Sure is a lot to chew on in that paragraph.

In praise of Gardner

I’m ALWAYS interested in what Gardner Campbell has to say, even when it’s in a realm of which I’m largely ignorant (e.g., Miltonics) or one where I have a different and possibly complementary take on the subject (viz musics). Gardner has a way of putting things that piques and niggles and provokes hmmmmmm, and my chief regret is that my responses don’t see the light of blogging day more often. Today’s case in point is his post on the origins and prospective utility of the RFC. Vintage Gardner, riffing like the bass player he [also] is:

  • begin with a pointer to something one might could have already known about but, well, didn’t (in this case, John Naughton’s A Brief History of the Future: From Radio Days to Internet Years in a Lifetime),
  • extract an essential nubbin of metastuff (here it’s the tale of the origin of the Request For Comment, an essential integral to the evolution of ARPANET, instantiated by Steve Crocker) and labelling it memorably (“a new genre of professional writing”),
  • summarize the intellectual linkages and broader significance in a few trenchant phrases (“a praxis of intellectual discourse”) and offer cogent linkages to familiar domains

    You can see the similarity to blogging right away. At least two primary Network Working Groups are involved: that of all the other people in the world (let’s call that civilization), and that of the network that constitutes one’s own cognition and the resulting “strange loop,” to use Douglas Hofstadter’s language…

  • and then challenge, in the nicest way possible, all of us to rethink what we do and how we’re doing it:

    Why would we not want to produce such a record within the academy and share it with the public?

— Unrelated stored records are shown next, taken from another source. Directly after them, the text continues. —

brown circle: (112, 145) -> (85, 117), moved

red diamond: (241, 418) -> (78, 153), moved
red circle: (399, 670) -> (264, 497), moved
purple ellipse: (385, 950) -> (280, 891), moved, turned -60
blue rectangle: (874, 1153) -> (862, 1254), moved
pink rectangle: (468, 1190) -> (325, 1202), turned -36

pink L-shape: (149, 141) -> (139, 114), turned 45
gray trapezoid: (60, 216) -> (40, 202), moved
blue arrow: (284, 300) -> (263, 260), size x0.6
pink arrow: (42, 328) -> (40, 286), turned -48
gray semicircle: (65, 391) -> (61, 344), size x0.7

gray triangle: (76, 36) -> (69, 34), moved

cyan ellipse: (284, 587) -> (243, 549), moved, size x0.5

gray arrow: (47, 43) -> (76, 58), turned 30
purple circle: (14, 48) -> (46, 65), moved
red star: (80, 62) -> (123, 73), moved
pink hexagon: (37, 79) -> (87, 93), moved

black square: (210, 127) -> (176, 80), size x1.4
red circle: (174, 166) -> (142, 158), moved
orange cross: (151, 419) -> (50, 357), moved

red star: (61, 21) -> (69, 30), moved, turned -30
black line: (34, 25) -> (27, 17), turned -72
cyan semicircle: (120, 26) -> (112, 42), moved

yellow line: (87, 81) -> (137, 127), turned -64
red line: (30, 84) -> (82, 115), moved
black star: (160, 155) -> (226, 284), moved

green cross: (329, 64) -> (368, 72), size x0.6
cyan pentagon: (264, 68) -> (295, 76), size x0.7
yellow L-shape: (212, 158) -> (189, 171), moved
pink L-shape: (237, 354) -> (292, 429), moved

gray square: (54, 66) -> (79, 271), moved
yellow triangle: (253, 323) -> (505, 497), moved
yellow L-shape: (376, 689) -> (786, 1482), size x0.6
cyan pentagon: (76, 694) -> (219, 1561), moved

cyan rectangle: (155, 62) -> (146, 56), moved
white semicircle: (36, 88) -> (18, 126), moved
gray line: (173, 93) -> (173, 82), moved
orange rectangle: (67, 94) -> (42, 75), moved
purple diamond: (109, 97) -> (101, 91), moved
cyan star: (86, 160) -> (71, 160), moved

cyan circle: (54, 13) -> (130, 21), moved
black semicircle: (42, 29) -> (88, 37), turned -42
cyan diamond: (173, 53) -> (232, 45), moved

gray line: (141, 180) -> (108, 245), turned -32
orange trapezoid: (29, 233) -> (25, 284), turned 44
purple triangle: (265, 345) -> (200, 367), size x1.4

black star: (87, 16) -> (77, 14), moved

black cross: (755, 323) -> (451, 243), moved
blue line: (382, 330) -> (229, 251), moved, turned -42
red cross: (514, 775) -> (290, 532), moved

Or are we content with the ordinary, forgotten, and non-riveting so long as the business model holds up?

  • and then close with a rumination on self:

    I yearn for documentation conventions that will produce an extraordinary record of thought in action, with the production shared by all who work within a community of learning. And I wonder if I’m capable of Crocker’s humility or wisdom, and answerable to his invitation. I want to be.

My admiration for Gardner’s Way is unbounded and perpetually renewed with each post at Gardner Writes. AND the bookshelves chez my splendid otium are incremented when the Brown Trucks roll to bring me the volume he’s mentioned…

of towel-snapping

Mark Liberman, over at Language Log, has a totally brilliant post: Towel-snapping semiotics: How the frontal lobe comes out through the mouth. He closes with this essential HL Mencken quote, perennially useful:

… more than anywhere else that I know of or have heard of, the daily panorama of human existence, of private and communal folly–the unending procession of governmental extortions and chicaneries, of commercial brigandages, and throat-slittings, of theological buffooneries, of aesthetic ribaldries, of legal swindles and harlotries, of miscellaneous rogueries, villainies, imbecilities, grotesqueries, and extravagances–is so inordinately gross and preposterous, so perfectly brought up to the highest conceivable amperage, so steadily enriched with an almost fabulous daring and originality, that only the man who was born with a petrified diaphragm can fail to laugh himself to sleep every night, and to awake every morning with all the eager, unflagging expectation of a Sunday-school superintendent touring the Paris peep-shows. [“On Being an American“, 1922]

I’m currently enjoying Colin Woodard’s American Nations: A History of the Eleven Rival Regional Cultures of North America, and this fits right in.